[Material provided Boundary: Start]
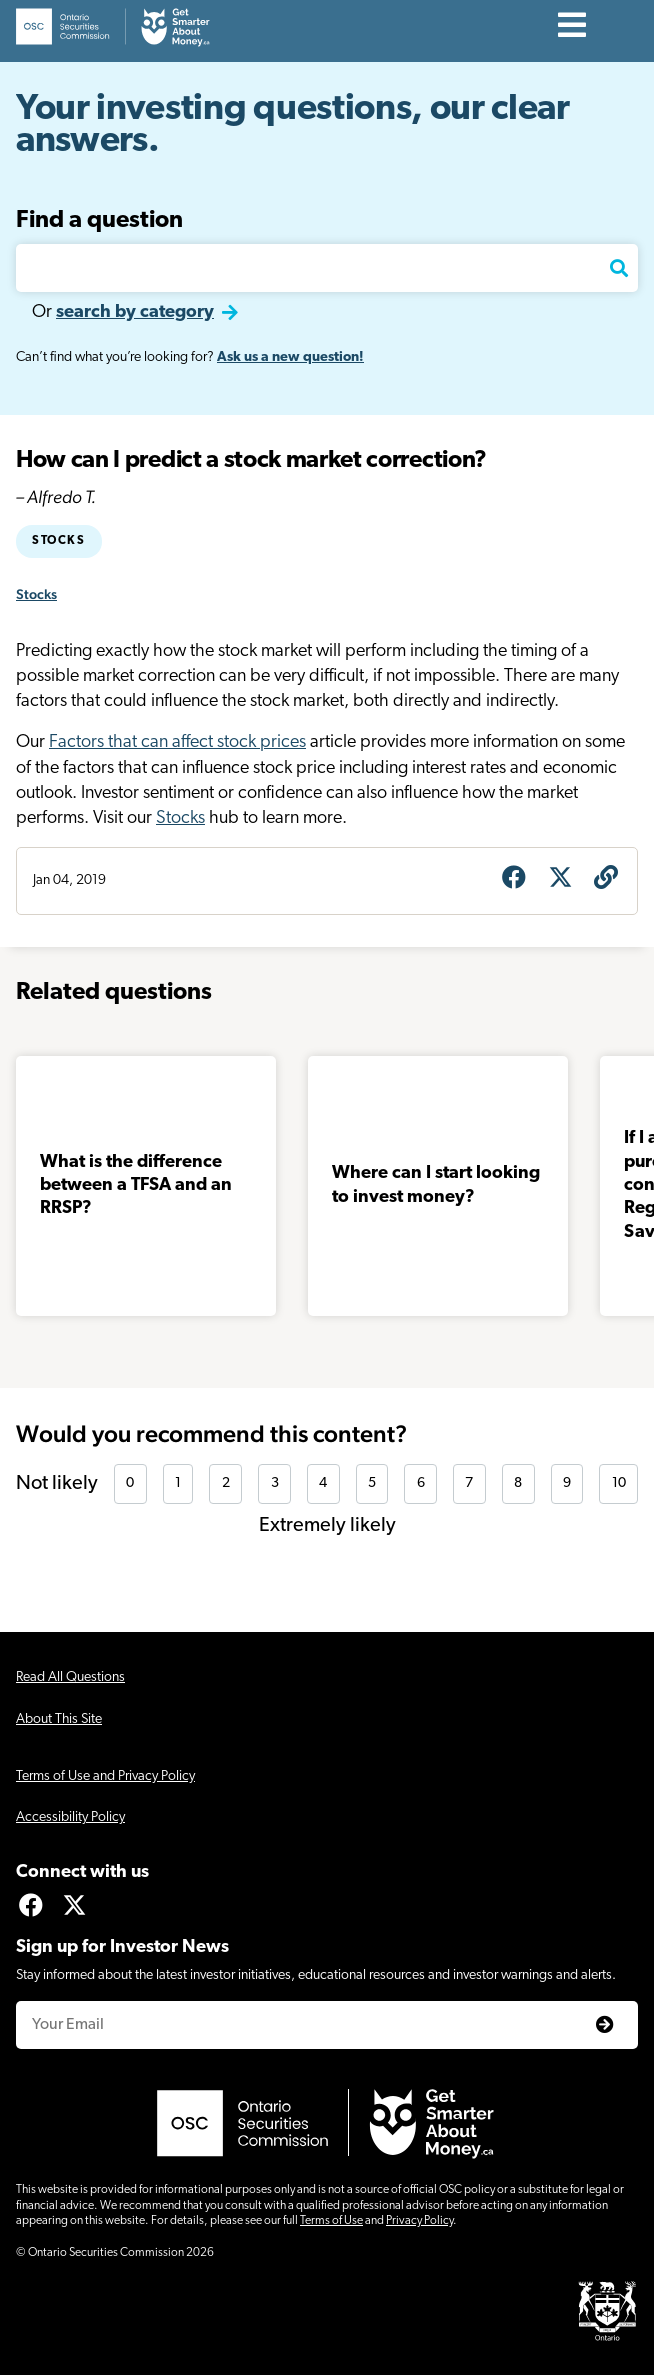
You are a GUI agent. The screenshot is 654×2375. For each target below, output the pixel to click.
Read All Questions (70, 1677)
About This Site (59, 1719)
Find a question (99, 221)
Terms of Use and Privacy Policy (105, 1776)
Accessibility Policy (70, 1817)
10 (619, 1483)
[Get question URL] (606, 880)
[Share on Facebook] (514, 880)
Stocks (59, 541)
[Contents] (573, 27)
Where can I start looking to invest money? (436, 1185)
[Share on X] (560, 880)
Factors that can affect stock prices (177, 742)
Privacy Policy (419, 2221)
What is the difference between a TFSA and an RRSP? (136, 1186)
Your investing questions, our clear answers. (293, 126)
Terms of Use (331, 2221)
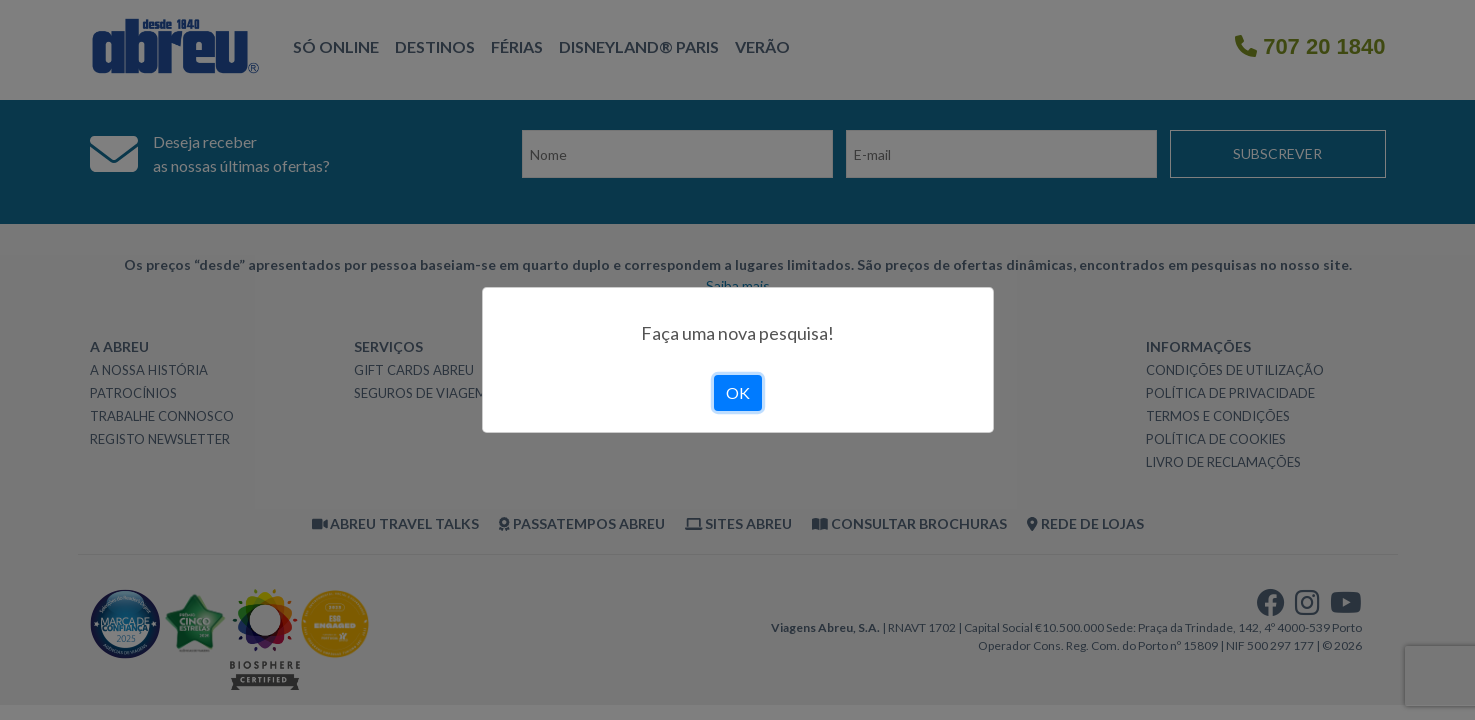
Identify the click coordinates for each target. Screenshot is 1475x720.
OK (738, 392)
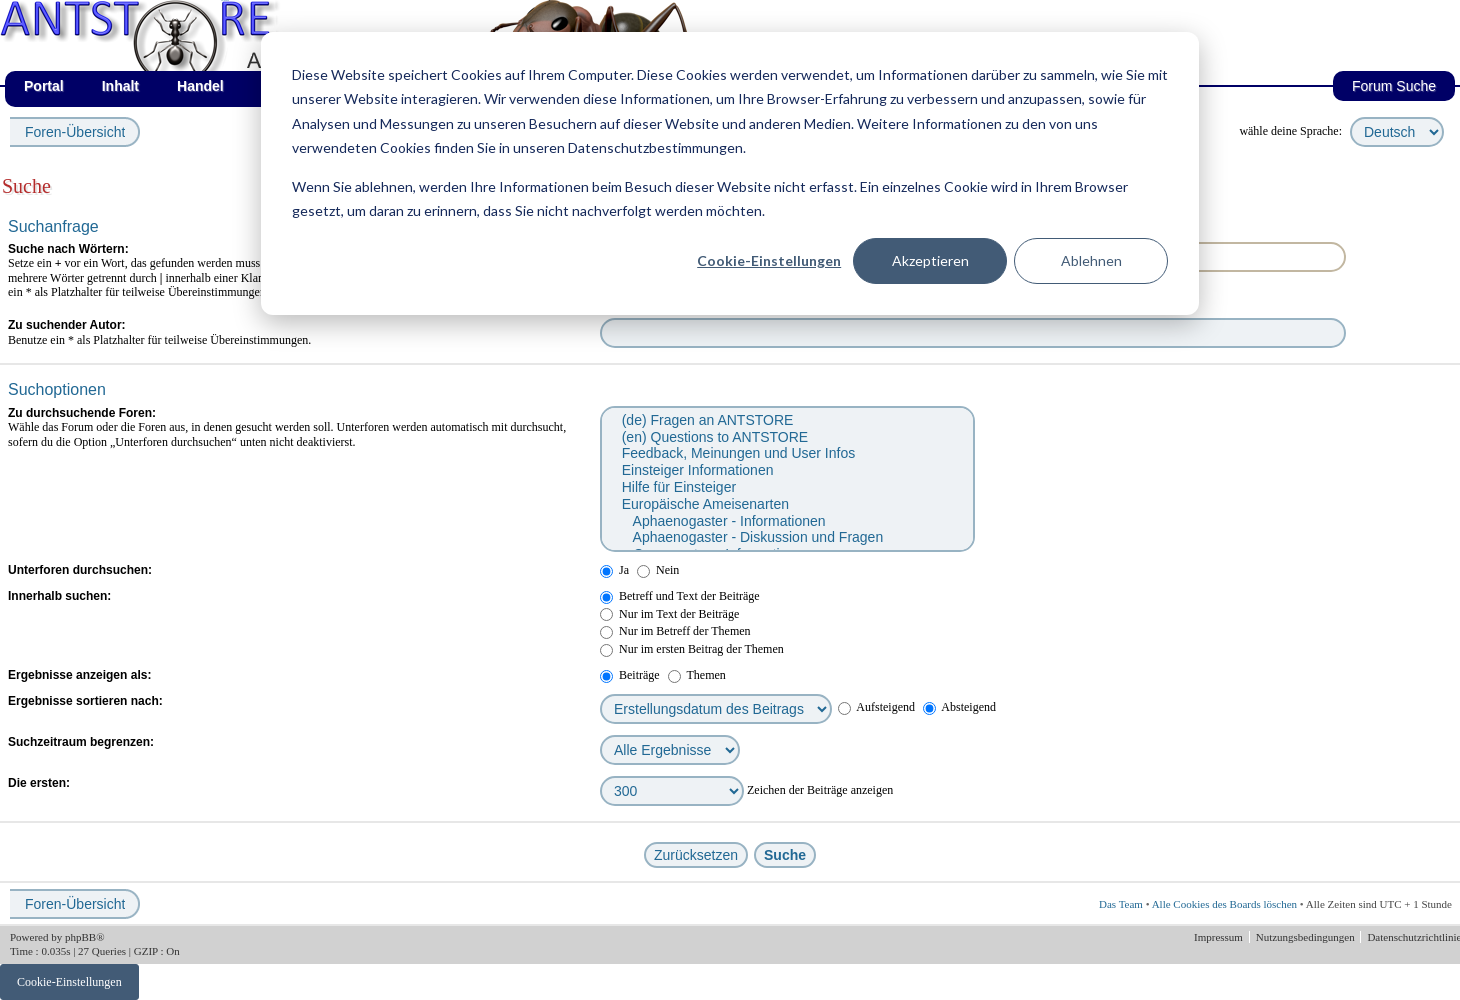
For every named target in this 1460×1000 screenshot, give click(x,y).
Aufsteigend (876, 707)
[Material provided Boundary: End]
[Material provided Boundary: Start]
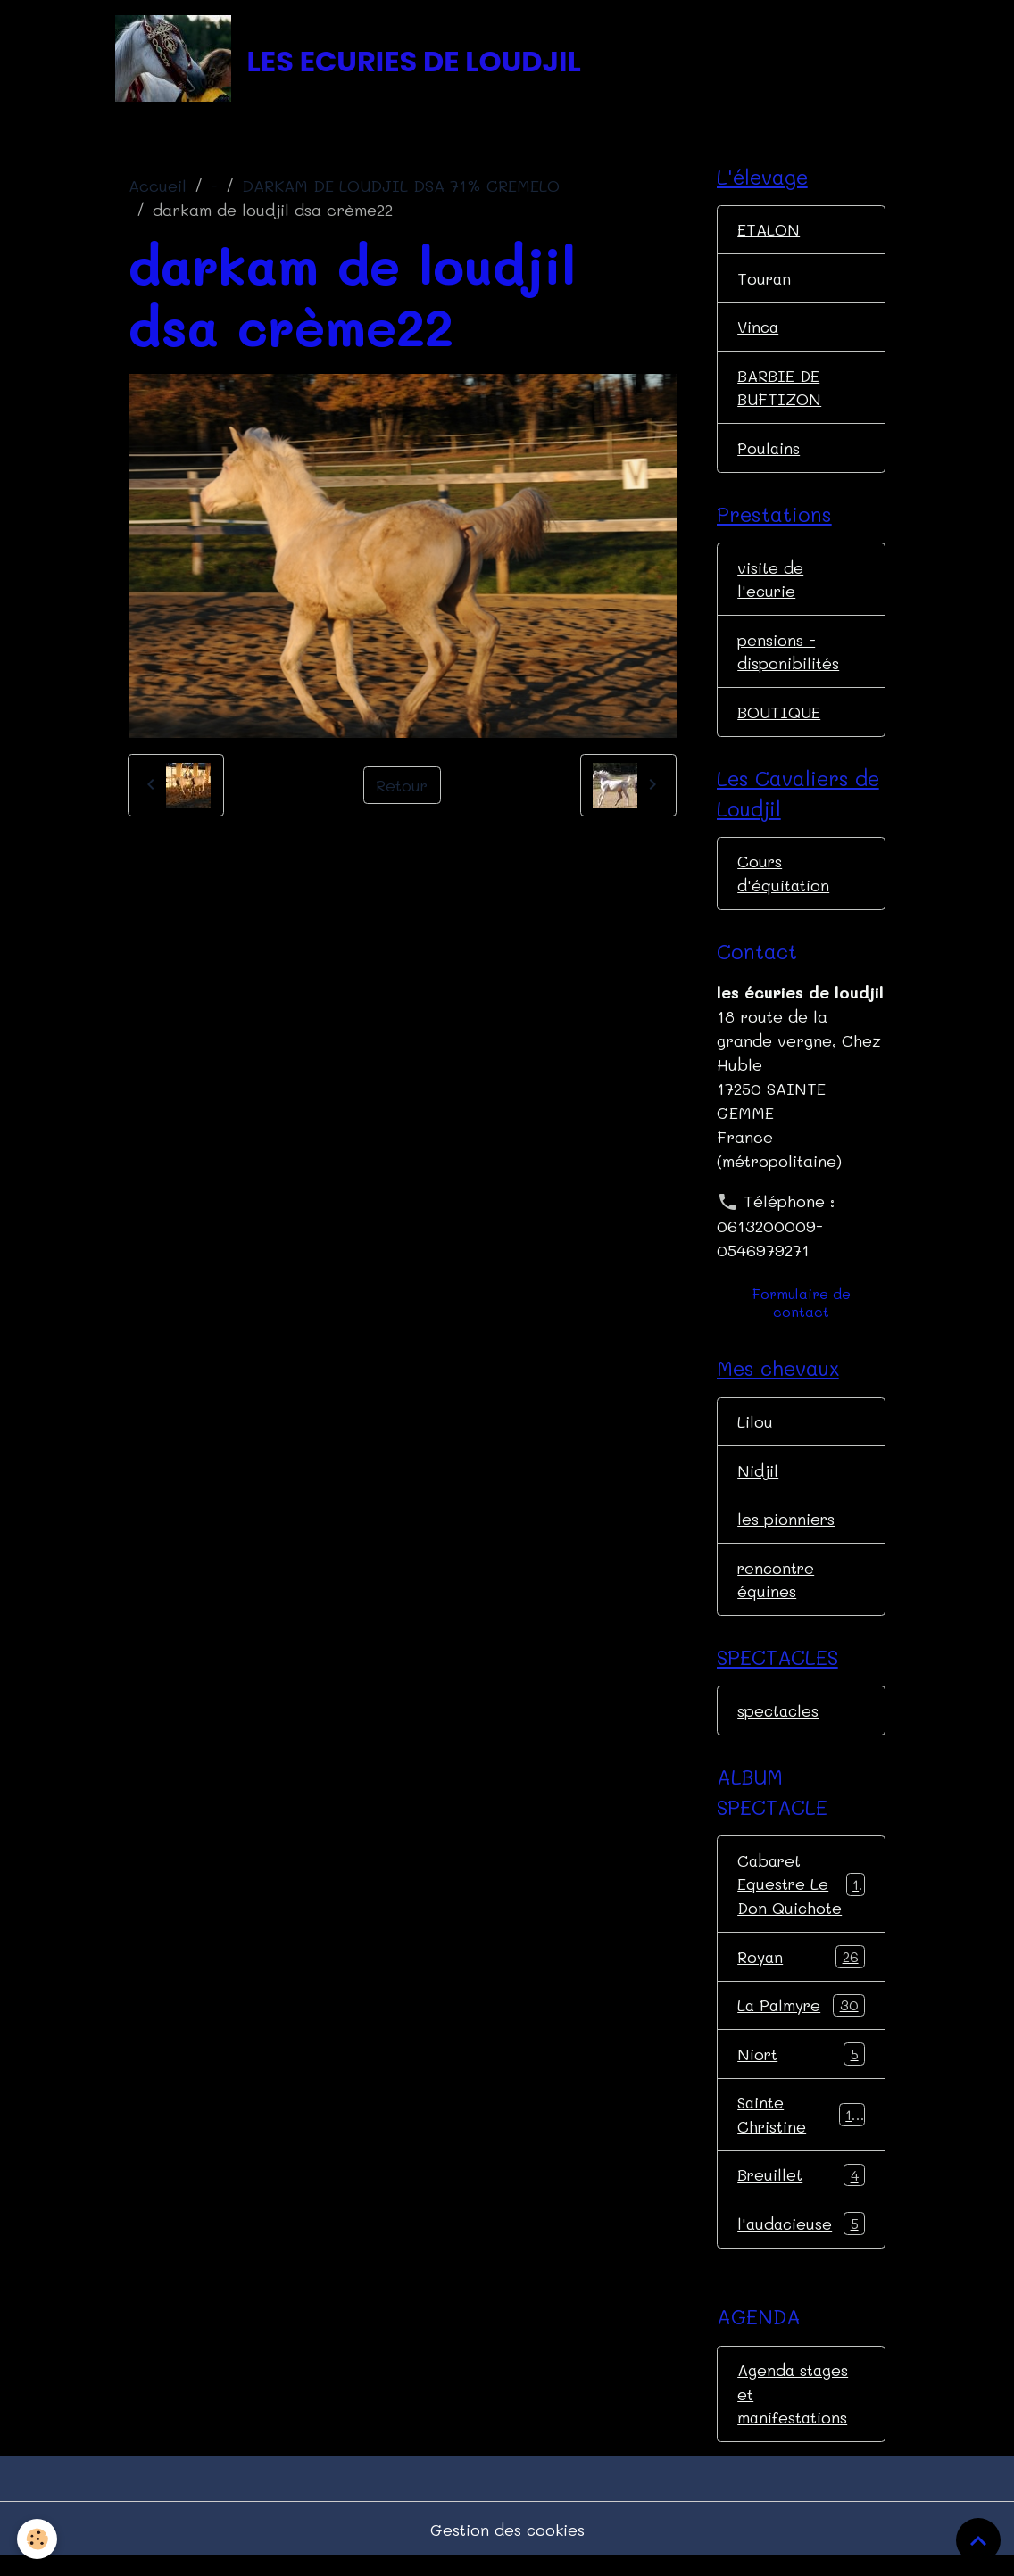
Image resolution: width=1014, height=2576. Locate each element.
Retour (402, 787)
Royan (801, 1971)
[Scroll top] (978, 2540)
[Material provided Boundary: End]
## Work item
The word "each" is the filter: copy every line of the listing above that contains it.

## Exercise output
You are a GUI agent. The screenshot is 654×2375. For each target below, output the pixel to click.
Identify the click coordinates for each target. Screenshot is 1475x720.
Image resolution: width=1014, height=2576. Locate each element.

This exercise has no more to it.